## Exercise data
Start of Block

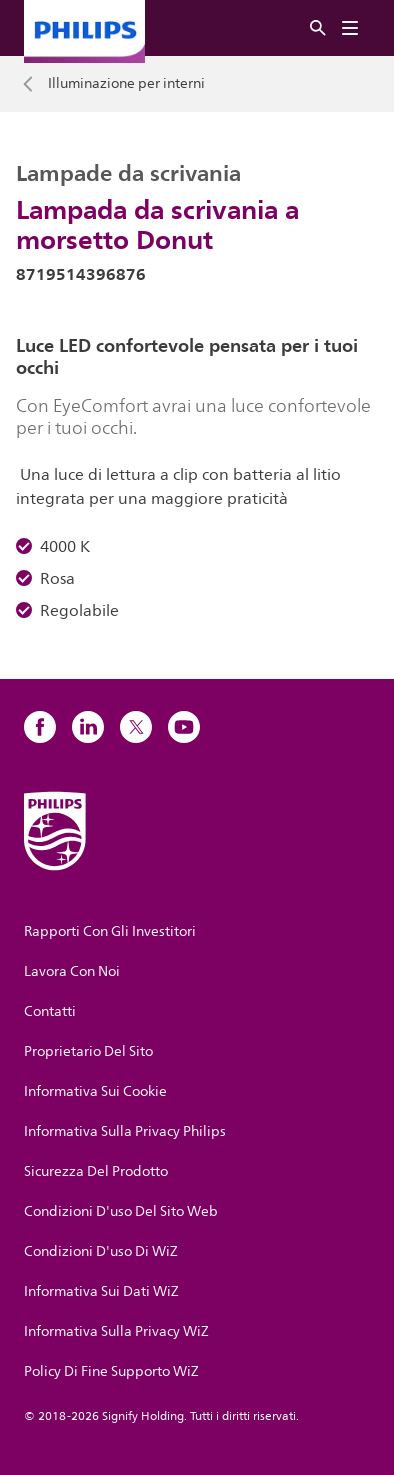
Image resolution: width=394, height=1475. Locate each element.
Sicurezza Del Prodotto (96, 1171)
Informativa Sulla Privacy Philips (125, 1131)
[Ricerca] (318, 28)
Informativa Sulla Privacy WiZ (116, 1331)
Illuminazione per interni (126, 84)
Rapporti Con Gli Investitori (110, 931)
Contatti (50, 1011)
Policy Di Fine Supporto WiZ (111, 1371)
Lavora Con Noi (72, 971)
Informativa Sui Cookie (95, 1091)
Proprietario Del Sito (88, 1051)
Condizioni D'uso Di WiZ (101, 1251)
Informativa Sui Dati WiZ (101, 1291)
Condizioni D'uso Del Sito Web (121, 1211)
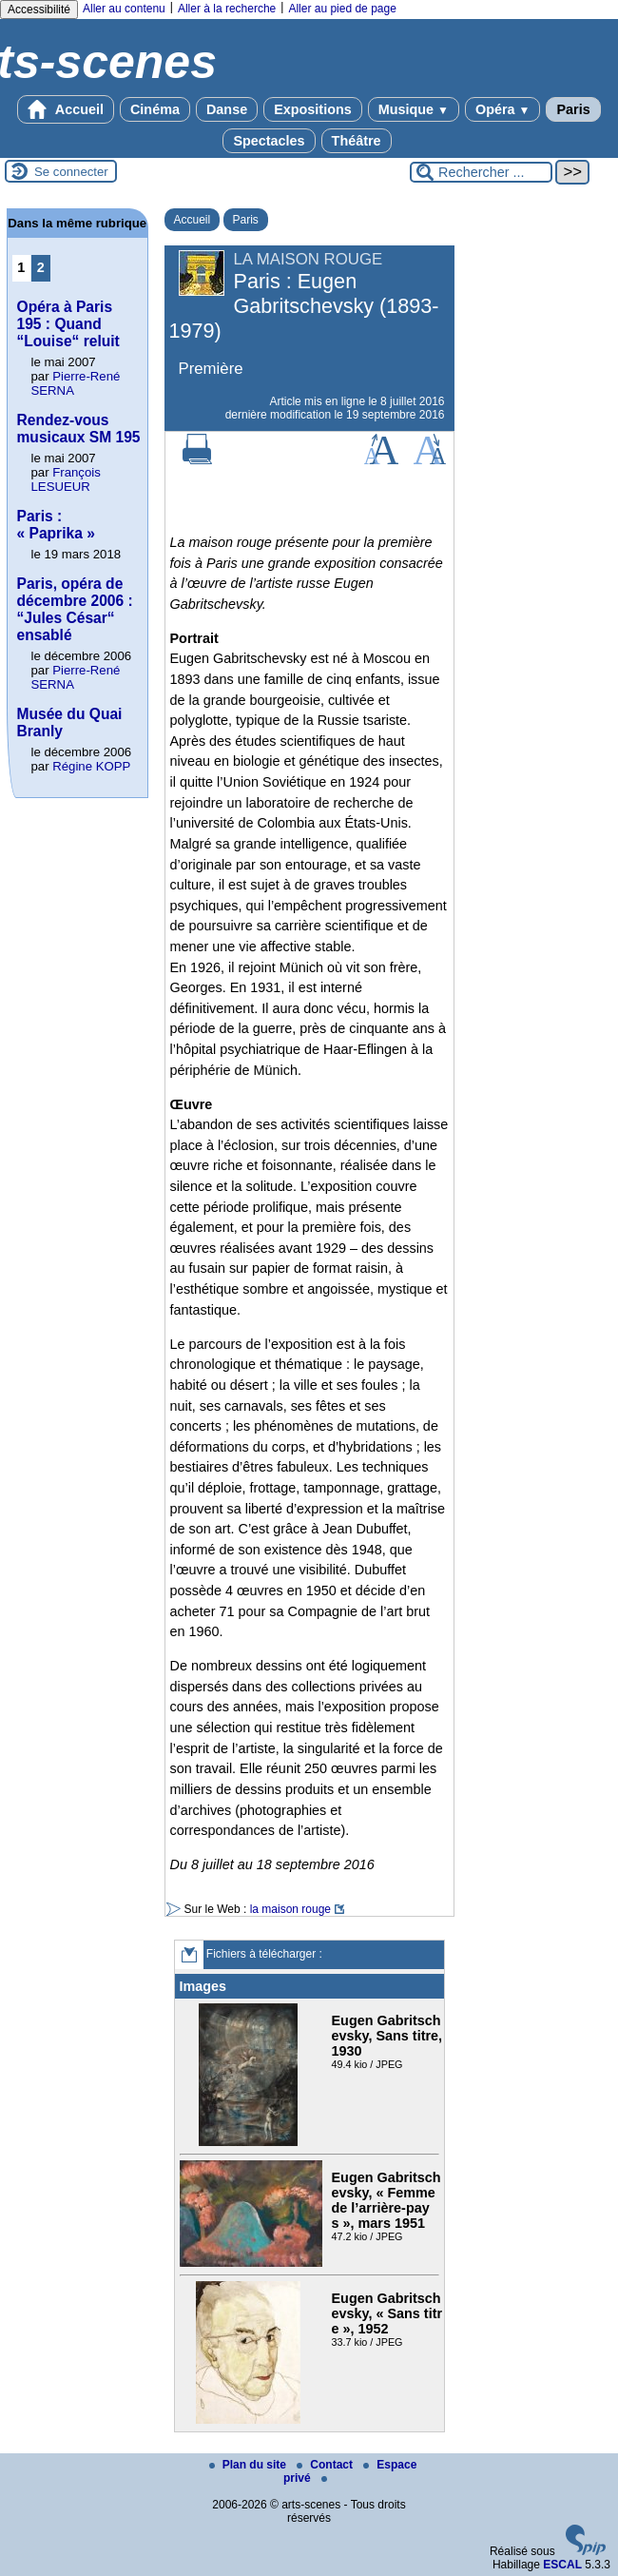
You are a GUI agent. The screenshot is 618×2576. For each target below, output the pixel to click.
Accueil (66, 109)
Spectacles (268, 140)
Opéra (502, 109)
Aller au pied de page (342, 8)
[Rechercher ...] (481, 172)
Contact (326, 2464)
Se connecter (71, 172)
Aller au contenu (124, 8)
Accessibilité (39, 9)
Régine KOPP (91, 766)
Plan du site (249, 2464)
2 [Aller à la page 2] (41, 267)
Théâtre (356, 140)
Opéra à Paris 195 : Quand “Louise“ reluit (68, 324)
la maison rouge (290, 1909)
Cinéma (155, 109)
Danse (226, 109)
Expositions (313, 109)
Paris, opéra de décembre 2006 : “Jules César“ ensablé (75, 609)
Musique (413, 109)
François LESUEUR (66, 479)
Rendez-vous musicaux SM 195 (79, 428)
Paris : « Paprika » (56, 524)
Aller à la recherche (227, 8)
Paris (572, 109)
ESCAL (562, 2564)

End of Block
Start of Block

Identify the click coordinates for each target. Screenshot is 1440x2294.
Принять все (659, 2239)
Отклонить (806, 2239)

End of Block

Go through the listing above and return every line where the word "click" occurs.

You are a GUI agent. The screenshot is 618×2576. For each target below, output the pixel to click.
Identify the click coordinates for each target. Screenshot is 1440x2294.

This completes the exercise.